• **Task goal**: Repeat precisely the line in which "Aug 22, 2026 | 6:00 pm - 10:00 pm" occurs and all lines that follow it in the entries below. Pictures must be omitted.

*** Supplied records

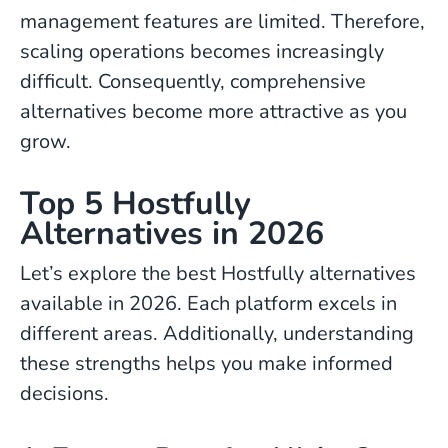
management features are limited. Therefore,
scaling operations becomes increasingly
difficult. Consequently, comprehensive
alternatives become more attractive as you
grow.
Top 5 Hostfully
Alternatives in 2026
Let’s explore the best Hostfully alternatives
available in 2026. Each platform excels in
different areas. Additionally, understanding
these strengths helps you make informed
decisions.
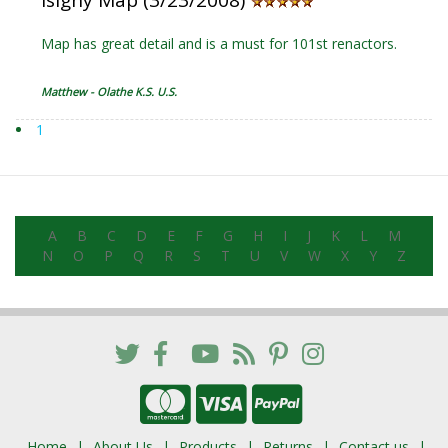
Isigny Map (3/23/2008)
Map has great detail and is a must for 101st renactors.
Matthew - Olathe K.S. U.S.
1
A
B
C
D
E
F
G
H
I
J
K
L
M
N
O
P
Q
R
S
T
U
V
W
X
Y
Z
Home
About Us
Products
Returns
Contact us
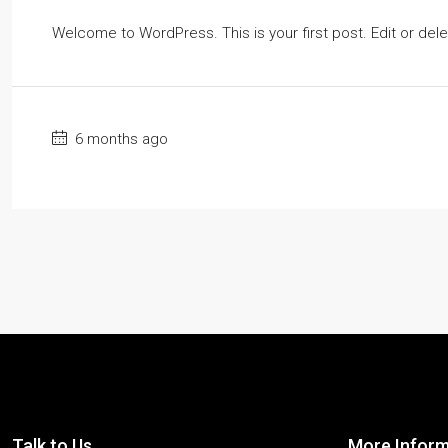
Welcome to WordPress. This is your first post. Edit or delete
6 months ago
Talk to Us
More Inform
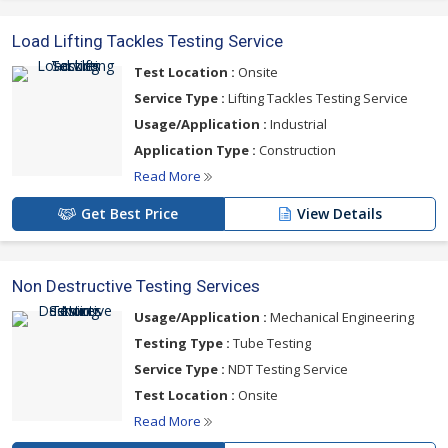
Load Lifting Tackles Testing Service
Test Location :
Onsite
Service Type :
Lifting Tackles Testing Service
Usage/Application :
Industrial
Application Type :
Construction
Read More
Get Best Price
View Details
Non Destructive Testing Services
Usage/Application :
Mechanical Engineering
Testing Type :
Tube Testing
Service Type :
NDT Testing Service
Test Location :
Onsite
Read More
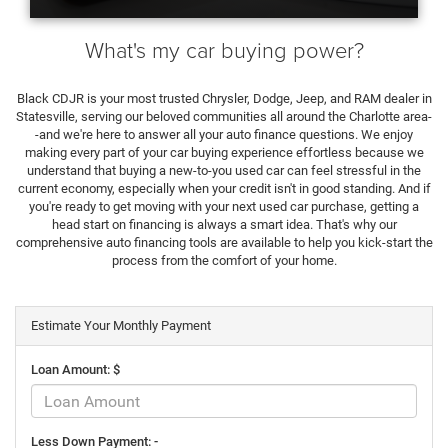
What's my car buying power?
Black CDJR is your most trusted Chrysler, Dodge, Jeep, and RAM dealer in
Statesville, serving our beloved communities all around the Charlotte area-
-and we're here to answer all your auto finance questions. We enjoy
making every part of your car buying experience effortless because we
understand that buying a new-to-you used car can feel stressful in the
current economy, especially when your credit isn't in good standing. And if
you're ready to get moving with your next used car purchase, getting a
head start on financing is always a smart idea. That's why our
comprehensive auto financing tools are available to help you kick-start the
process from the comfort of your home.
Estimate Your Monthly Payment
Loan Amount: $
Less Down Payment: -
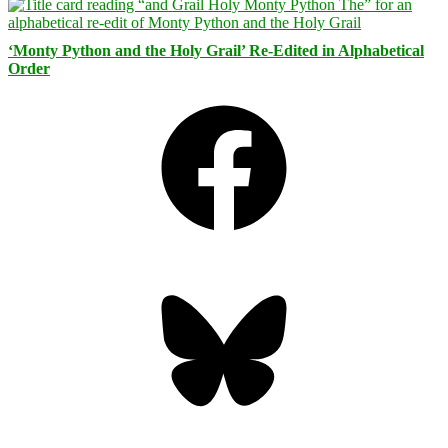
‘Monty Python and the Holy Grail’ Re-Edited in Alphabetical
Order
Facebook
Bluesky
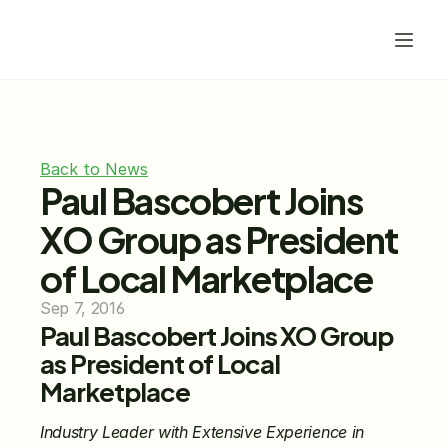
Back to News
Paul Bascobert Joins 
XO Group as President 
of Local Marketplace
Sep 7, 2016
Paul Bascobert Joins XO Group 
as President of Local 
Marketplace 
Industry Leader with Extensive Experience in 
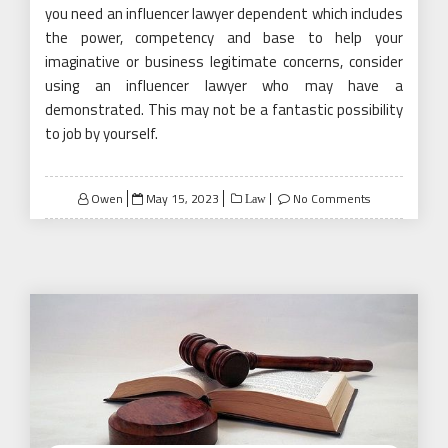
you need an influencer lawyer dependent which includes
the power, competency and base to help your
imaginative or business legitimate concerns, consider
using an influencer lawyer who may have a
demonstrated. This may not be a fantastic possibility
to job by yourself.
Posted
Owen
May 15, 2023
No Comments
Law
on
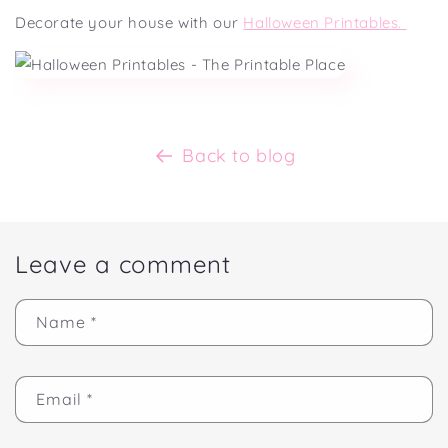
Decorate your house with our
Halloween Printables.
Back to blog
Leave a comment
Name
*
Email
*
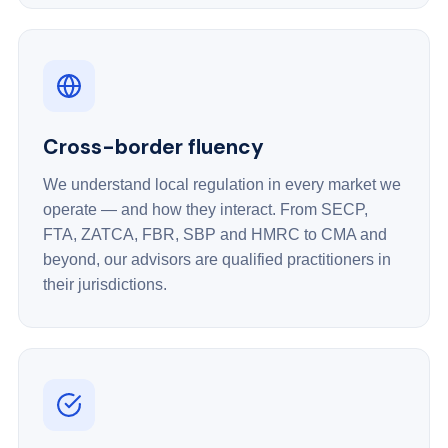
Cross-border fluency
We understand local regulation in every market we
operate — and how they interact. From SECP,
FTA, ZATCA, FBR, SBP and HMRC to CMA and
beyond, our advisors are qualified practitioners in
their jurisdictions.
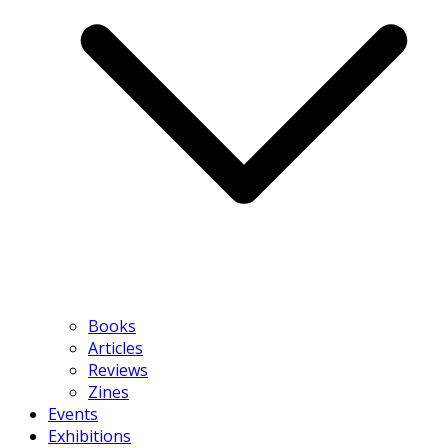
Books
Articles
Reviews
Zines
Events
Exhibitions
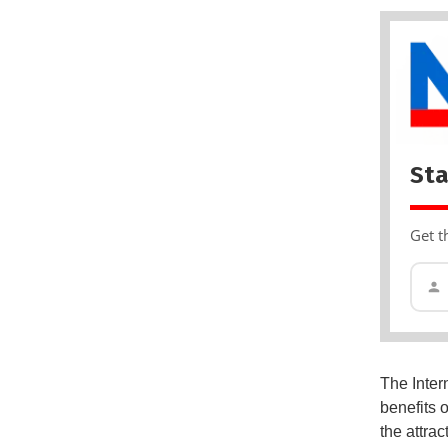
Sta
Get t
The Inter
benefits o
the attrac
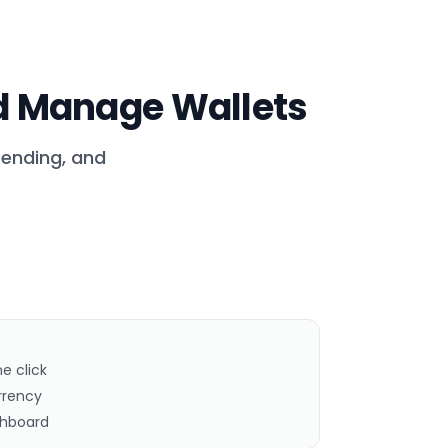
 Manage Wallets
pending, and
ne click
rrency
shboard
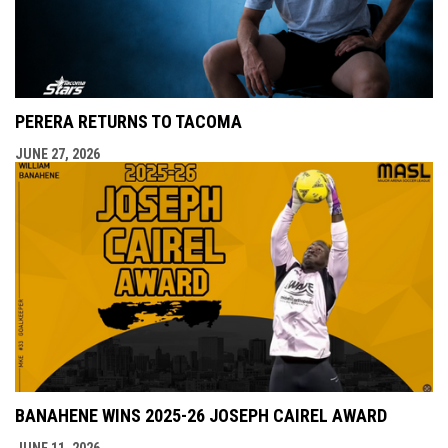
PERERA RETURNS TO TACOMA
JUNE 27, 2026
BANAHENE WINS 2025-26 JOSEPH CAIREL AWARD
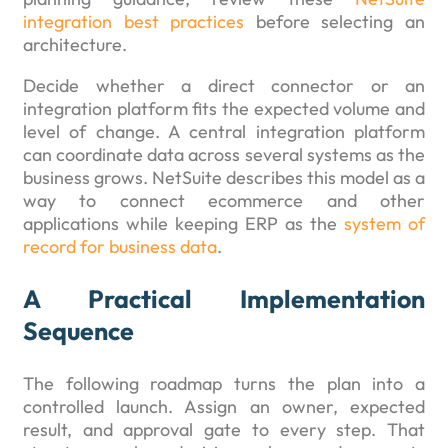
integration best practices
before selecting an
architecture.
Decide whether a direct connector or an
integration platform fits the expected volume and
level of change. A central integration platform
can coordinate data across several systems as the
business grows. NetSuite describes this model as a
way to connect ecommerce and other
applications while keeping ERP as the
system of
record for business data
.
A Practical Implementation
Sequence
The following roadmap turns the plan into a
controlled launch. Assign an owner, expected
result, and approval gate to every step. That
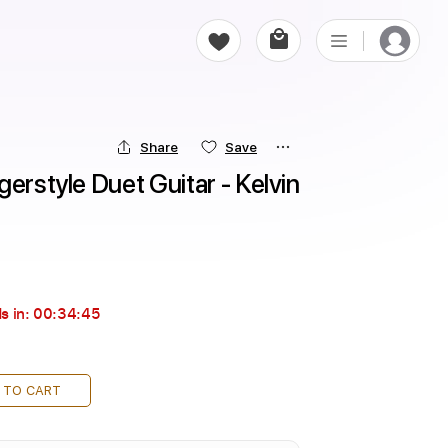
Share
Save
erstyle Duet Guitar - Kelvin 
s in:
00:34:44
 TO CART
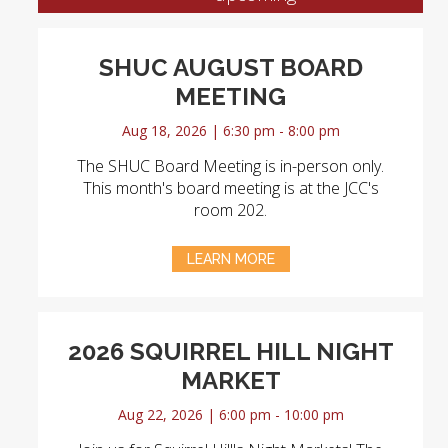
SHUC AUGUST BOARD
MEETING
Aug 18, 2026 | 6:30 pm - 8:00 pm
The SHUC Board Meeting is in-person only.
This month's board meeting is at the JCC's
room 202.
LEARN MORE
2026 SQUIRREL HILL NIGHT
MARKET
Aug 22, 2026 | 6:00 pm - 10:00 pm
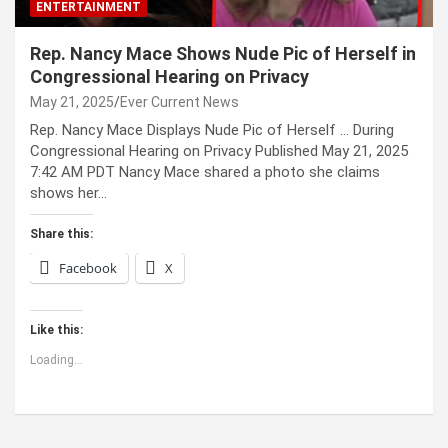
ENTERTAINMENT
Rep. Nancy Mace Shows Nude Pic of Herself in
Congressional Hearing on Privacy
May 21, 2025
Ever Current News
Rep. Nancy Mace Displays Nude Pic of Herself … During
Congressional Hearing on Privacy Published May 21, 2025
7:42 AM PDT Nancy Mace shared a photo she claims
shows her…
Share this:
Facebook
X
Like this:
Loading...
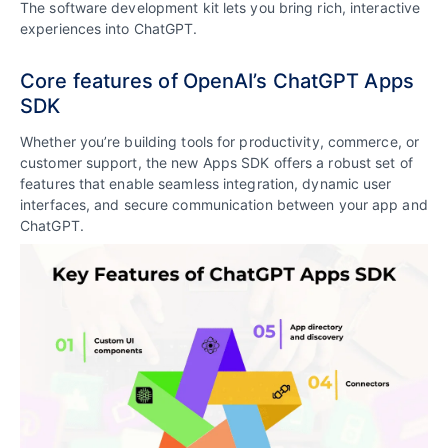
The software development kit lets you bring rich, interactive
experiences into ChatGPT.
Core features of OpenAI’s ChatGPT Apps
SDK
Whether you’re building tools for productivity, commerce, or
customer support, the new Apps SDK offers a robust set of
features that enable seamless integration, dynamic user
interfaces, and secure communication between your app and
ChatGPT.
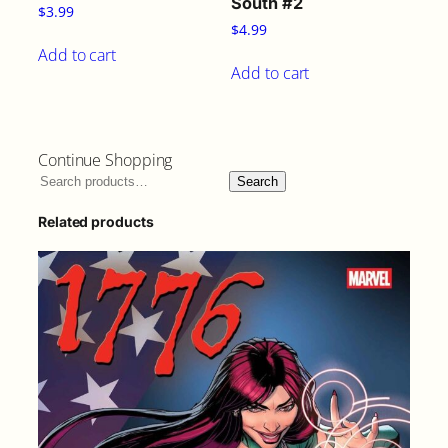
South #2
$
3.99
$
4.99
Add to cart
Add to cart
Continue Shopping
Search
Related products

******

• **Exercise answer**:
Aug 22, 2026 | 6:00 pm - 10:00 pm
ENTERTAINMENT
Rep. Nancy Mace Shows Nude Pic of Herself in
Congressional Hearing on Privacy
May 21, 2025
Ever Current News
Rep. Nancy Mace Displays Nude Pic of Herself … During
Congressional Hearing on Privacy Published May 21, 2025
7:42 AM PDT Nancy Mace shared a photo she claims
shows her…
Share this:
Facebook
X
Like this:
Loading...
The software development kit lets you bring rich, interactive
experiences into ChatGPT.
Core features of OpenAI’s ChatGPT Apps
SDK
Whether you’re building tools for productivity, commerce, or
customer support, the new Apps SDK offers a robust set of
features that enable seamless integration, dynamic user
interfaces, and secure communication between your app and
ChatGPT.
South #2
$
3.99
$
4.99
Add to cart
Add to cart
Continue Shopping
Search
Related products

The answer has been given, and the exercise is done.